Conveying inconsolable anguish: Emma Suárez as the older Julieta.
The generous folds in a billowy crimson dress undulate like a beating heart in the virtuoso opening shot of Julieta, Spanish auteur Pedro Almodóvar’s mournful adaptation of three short stories written by Nobel Prize winner Alice Munro, each focusing on a woman named Juliet Henderson at different times in her life. Almodóvar’s seamless screenplay transposes Munro’s Canadian setting to his native country, and expands upon her Chekhovian narratives by linking them thematically through elements of grief, guilt, and loss.
Like his humanist masterpiece All About My Mother, the film is a testament to the fortitude of maternal love. In sharp contrast to the earlier film, however, Julieta features no HIV-positive nuns, transsexual prostitutes, drug-addicted actresses or cross-dressing fathers orbiting its central female character, a classics literature instructor touched by tragedy three times over the course of the film’s 30-year span. Straightforward and yet emotionally complex, the film is Almodóvar’s most sobering work to date, a mystery about a daughter’s abandonment of her mother without explanation.

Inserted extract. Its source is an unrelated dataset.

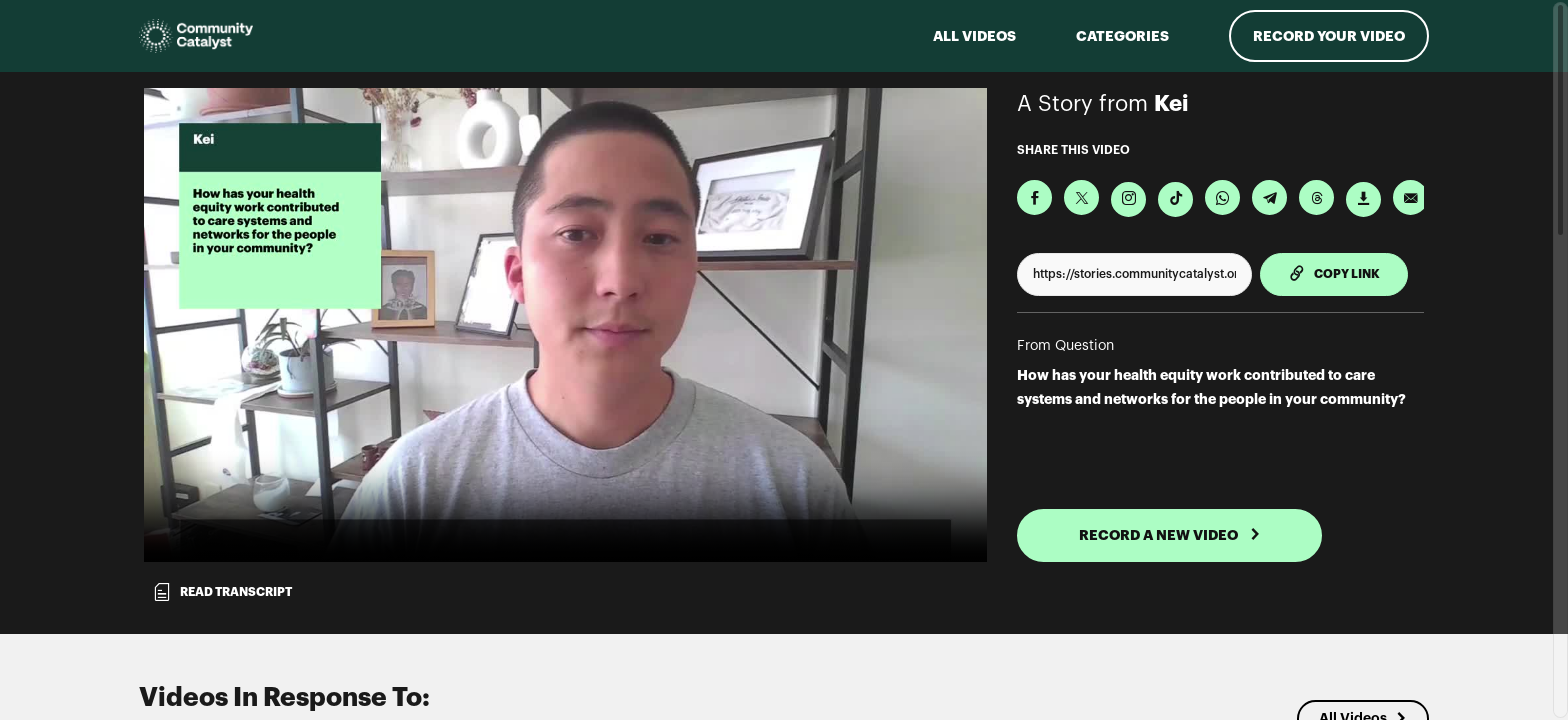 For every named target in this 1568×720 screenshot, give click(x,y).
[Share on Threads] (1316, 197)
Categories (1122, 36)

The disciplined narrative of his 20th feature film is, in some ways, as shocking as the outrageous reactionary politics of his early post-Franco films, which exploded in a rainbow of candy-colored hues. Here, the recurring red-and-blue motif in the film’s design demonstrates a more tempered use of color to adorn a narrative steeped in sadness. One thing about this extremely talented artist: He never sees anything in just black-and-white.
Back in the heyday of the Hollywood studio, Julieta would have qualified as a “woman’s picture,” a female-centric melodrama with weepy overtones. Time and time again, Almodóvar has forged a simpatico connection with the actresses in his films, starting with his first muse, the unforgettable Carmen Maura. Here, he uses two women to play Julieta (an homage, no doubt, to fellow countryman Luis Buñuel’s sublime That Obscure Object of Desire): Adriana Ugarte, as the younger version of the character, and Emma Suárez, as the older version. Both are superb. The almost identical way in which each wears the character’s inconsolable anguish on her face is eerie. When Almodóvar transitions from the younger Julieta to the older to evoke the passage of time, using nothing more than a bath towel, you marvel at the assuredness of his simple technique. The conjuror may not perform (for now, at least) the outlandish tricks that once bedazzled us, but he’s still no less a man of magic.